L'effet direct des aérosols est l'impact le plus connu. Les particules réfléchissent la plupart du rayonnement solaire reçu vers la haute atmosphère. La température de la Terre diminue localement, recevant moins d'énergie solaire. Cliquer sur l'image pour voir l'animation complète : effet direct et semi-direct. © Boucher et Jamous, IPSL, CC

En combinant les propriétés minérales et les caractéristiques optiques des aérosols, l'équipe de Richard Hansell a réussi à déterminer si dans cette région une particule de poussière réfléchit la lumière et refroidit l'atmosphère, absorbe la lumière et réchauffe l'atmosphère, ou les deux. La capacité d'un aérosol à absorber et donc à réchauffer l'atmosphère est une connaissance encore assez incertaine. La taille de la particule et sa composition influent significativement sur le processus d'absorption du rayonnement infrarouge

Pour quantifier l'impact de la poussière sur l'atmosphère, les chercheurs ont commencé par caractériser la taille et la composition des aérosols, à partir d'outils du Smartlabs de la Nasa. Ils ont ensuite utilisé un interféromètre et quantifié la variation spectrale de l'énergie des ondes infrarouges émise par ces particules. Enfin, ils ont inséré les paramètres mesurés dans un modèle numérique qui permet de calculer l'énergie infrarouge émise à la surface de la Terre avec et sans les poussières.
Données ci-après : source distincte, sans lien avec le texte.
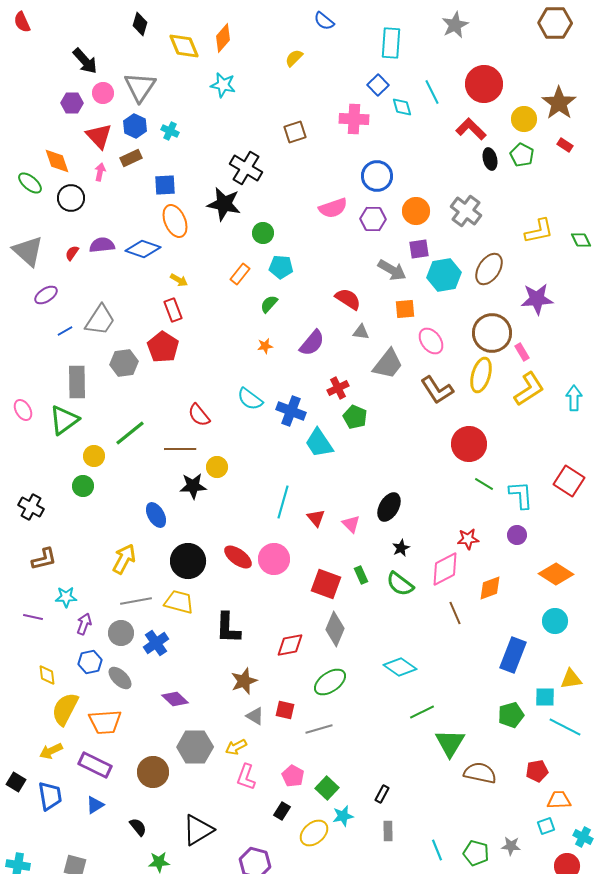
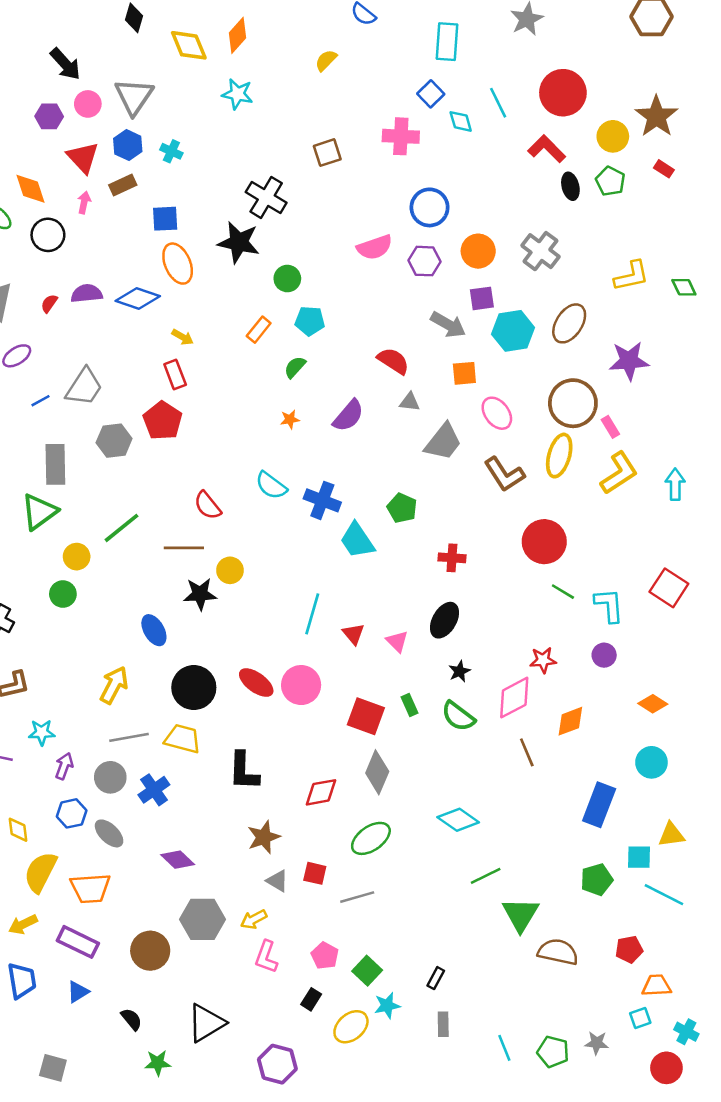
red cross: (338, 388) -> (452, 558), moved, turned 30
orange diamond: (556, 574) -> (653, 704), size x0.7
Une forte influence de la poussière sur la radiation infrarouge

Les simulations des modèles montrent que localement à Zanghye, le réchauffement de l'atmosphère, lié à l'absorption infrarouge des aérosols, compense la moitié du refroidissement lié à l'effet direct de ces particules. L'impact radiatif des aérosols varie de 2,3 à 20 watts/m2. À titre de comparaison, un nuage émet 30 watts/m2 et les gaz à effet de serre émettent 2 watts/m2. Il faut toutefois garder à l'esprit qu'aérosols et nuages provoquent un réchauffement local, tandis que les gaz à effet de serre influent à l'échelle globale. 

La répartition mondiale du taux d'aérosols (ici exprimé en profondeur optique totale d'aérosol variant de 0 à 1) est largement inégale. Les zones rouges indiquent les régions où le taux d'aérosol est maximal. Ces cartes montrent le taux moyen d'aérosols saisonnier, entre janvier et mars 2001 pour la carte du haut et entre août et octobre 2001 pour celle du bas. La répartition saisonnière des aérosols évolue beaucoup : c'est principalement dû à la combustion de la biomasse et des activités industrielles. © IPCC

L'impact des aérosols est réellement propre à la région étudiée. Richard Hansell, premier auteur de la publication, explique : « Comparés à notre étude antérieure sur la poussière du Sahara, mesurée au Cap Vert, les effets des grandes longueurs d'onde - infrarouges - à Zhangye d'un facteur 2 plus importants, sont dus aux différences de propriété d'absorption des particules et de la distance par rapport aux déserts ». Ceci explique la grande difficulté des modélisateurs du climat à simuler à l'échelle mondiale l'effet des aérosols, qu'ils soient naturels ou qu'ils proviennent des activités humaines. 

Quoi qu'il en soit, ces résultats permettent aux chercheurs de réévaluer le rôle de la poussière sur la température de l'air et le taux d'humidité de l'atmosphère, par exemple. Le réchauffement lié aux poussières pourrait en effet avoir un impact sur l'évaporation et donc sur la stabilité de la convection atmosphérique. Les effets des aérosols sont une sorte de boîte noire pour les modélisateurs du climat. De tels résultats pourront clairement aider à améliorer les modèles numériques et donc les prévisions climatiques.